En el bosque de Taramundi tenemos una teoría: cuando algo huele raro, o es una trampa de semáforos o es la niebla respirando. Pues hoy la ciencia nos ha traído un misterio de los que nos dejan con la taza desportillada en el aire: ¿por qué algunas personas que han sobrevivido al cáncer parecen tener menos riesgo de alzhéimer? Suena a contradicción del universo, como ver a una urraca robando brillo “por amor al arte” (que es exactamente lo que hacen, las muy cotillas).
Un estudio publicado en Cell por investigadores de la Universidad de Ciencia y Tecnología de Huazhong (China) se ha metido hasta la cocina del asunto. Y no hablamos de nuestra cocina de calabaxcines rellenos de berenjenas, sino de la del cerebro, donde a veces se acumula una proteína llamada beta amiloide formando placas. Esas placas, según se sabe, estorban la comunicación entre las células del cerebro y acaban provocando deterioro cognitivo y pérdida de memoria.
Lo que han visto en ratones (y por qué importa)
Para investigar el fenómeno, el equipo usó modelos avanzados de ratón con alzhéimer y les trasplantó tres tipos de tumores: pulmón, colon y próstata. Sí, suena a “menudo locurote”, pero en laboratorio estas cosas se hacen con método y con preguntas muy concretas: querían saber si el cáncer podía estar, de alguna manera, protegiendo frente a esas placas.
Y lo que observaron fue llamativo: las placas amiloides se redujeron significativamente en los cerebros de esos ratones. Como si de repente apareciera un equipo de limpieza en modo “aquí venimos a fregar”, pero versión biológica y sin olor a lejía.
Al analizar qué estaban “soltando” esos tumores, encontraron a la protagonista de esta historia: una proteína llamada cistatina-C. Según el estudio, esta proteína viaja por la sangre, cruza la famosa barrera hematoencefálica (que viene a ser el portero serio del cerebro: no deja pasar a cualquiera) y entra en el sistema nervioso.

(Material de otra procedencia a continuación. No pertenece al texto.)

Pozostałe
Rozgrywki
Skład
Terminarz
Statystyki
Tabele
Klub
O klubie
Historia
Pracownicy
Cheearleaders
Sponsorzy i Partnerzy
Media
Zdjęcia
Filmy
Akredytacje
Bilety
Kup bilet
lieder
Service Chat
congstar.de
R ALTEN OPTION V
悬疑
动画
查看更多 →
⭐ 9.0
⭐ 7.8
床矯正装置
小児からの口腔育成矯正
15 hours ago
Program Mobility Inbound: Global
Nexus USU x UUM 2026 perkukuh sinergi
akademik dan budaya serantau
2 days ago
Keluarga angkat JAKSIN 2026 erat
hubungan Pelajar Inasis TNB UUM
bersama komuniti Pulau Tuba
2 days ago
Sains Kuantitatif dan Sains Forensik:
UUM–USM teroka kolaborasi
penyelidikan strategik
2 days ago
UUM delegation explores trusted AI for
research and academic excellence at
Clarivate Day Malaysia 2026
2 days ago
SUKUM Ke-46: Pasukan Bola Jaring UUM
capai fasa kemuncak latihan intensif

Microglía: los erizos punk del cerebro se activan
Una vez dentro, la cistatina-C se une a los oligómeros amiloides (agrupaciones tóxicas relacionadas con esas placas) y también al receptor TREM2 de la microglía, que son las células inmunitarias del cerebro. Y aquí es donde nos imaginamos a la microglía como los erizos punk del reino animal: tranquilitos en la esquina… hasta que suena la guitarra. Con esa unión, la microglía pasa de estar en modo “siesta portal dimensional” a modo “defensa activa” y empieza a degradar placas.
¿Y esto se notó en la vida diaria del ratón? Les hicieron una prueba de memoria en un laberinto acuático (pobretes, preferimos mil veces perseguir caracoles que nadar con prisas). Los ratones con alzhéimer solían tardar más en encontrar una plataforma escondida para salir del agua, pero tras recibir cistatina-C purificada o proteínas secretadas por células cancerosas, mejoraron y encontraron la plataforma más rápido.
Ojo: esto no significa que el cáncer sea “bueno” (ni de broma). Lo importante es la idea de que una proteína como la cistatina-C podría ayudar a eliminar placas ya existentes, algo que a muchos tratamientos actuales les cuesta. Si estos resultados se confirman y se replican en humanos, podrían abrir la puerta a nuevas terapias contra la demencia. Nosotros, por si acaso, vamos a seguir con nuestra estrategia forestal: café arábica, pies en el musgo y cero reuniones que podían haber sido un mensajito.